Gant nodded. "Our lead-shielded satellites will be the only ones still operating. Our consortium will be in a position to dominate world communications, a position that we will solidify when we absorb existing networks and launch more of our own satellites."

"Thus generating billions more," the old man said.

"Yes," Gant said. "And the delicious irony is that we will use the anarchist forces to accomplish our goal. They're the ones who will readily take credit for causing the shift. And when the wrath of the world is unleashed against them, Margrave and his people will be destroyed."

"All well and good," the old man said. "But remember, our main goal is the money."

"And there will be plenty of that," Gant said, although money was the least important thing to him. More important was the political power that would come when he had total control over the world's communications. No one would be able to make a move without his knowing about it. Millions of conversations would be monitored. Access to any records would give him ample tools for political blackmail. No army could move without his knowing about it. His television stations would channel public opinions. He would have the power to create riots and to quell them.

"Here's to that British chap," the bull-faced man said. "What was his bloody name?"

Gant told him. Then he raised his glass for another toast.

34

Trout reeled his FISHING line in and examined the empty hook. "The fish aren't biting today," he said with disgust.

Gamay lowered the binoculars she had been using to study Margrave's lighthouse island. "Someone who grew up in a fisherman's family should know that fishhooks usually work much better if you stick a worm on them."

"Catching a fish would defeat the whole purpose of this seagoing, theatrical production, which is simply to appear to be fishing," Trout said.

Gamay glanced at her watch and looked up at the peppermint, red-and-white-striped lighthouse high on its bluff. "We've been here for two hours. The folks who have been watching us from the island should be convinced by now that we're harmless. That little 'bow babe' show I did a while ago must have convinced them that we're but simple fisherfolk."

"I was thinking that they'd been sucked in by my fisherman's outfit."

Gamay eyed the miniature Budweiser can on the brim of Trout's rumpled hat and dropped her gaze to study the girly print on the cheap Hawaiian shirt that hung out over the red Bermuda shorts. "How could anyone not be taken in by such a clever disguise?"

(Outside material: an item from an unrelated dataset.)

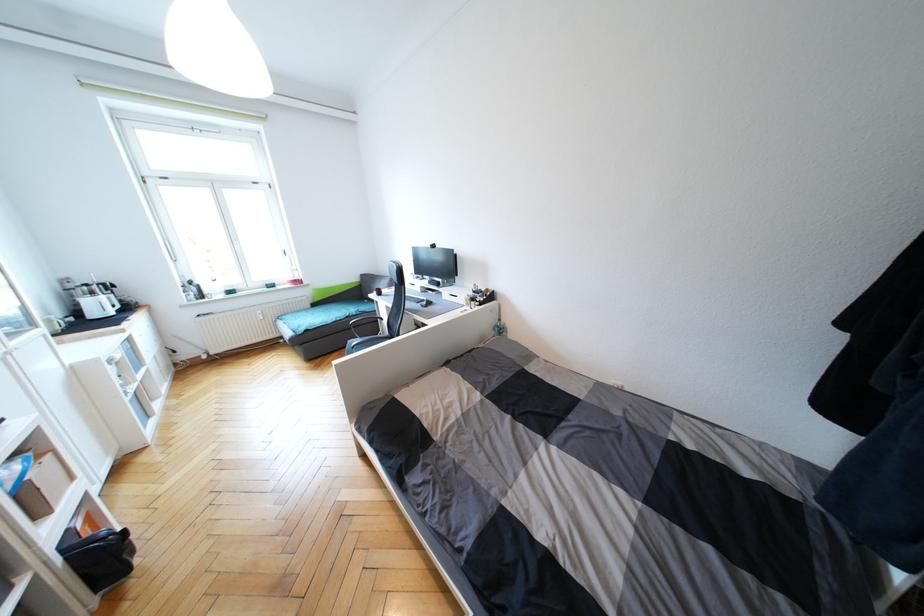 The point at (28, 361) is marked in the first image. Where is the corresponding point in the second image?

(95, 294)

"I detect an unseemly note of sarcasm, which I will ignore like the gentleman I am," Trout said. "The true test is about to begin."

He stowed the fishing rod in a socket with several others and made a great show of trying to start the outboard engine. The fact that he had disconnected an ignition wire may have had something to do with his failure to get the engine going. Act 1. Then he and Gamay stood out on the deck and waved their arms in a convincing show of a heated argument. Act 2. Finally, they dug out a couple of oars, placed them in the boat's oarlocks, and began to row toward the island. Act 3.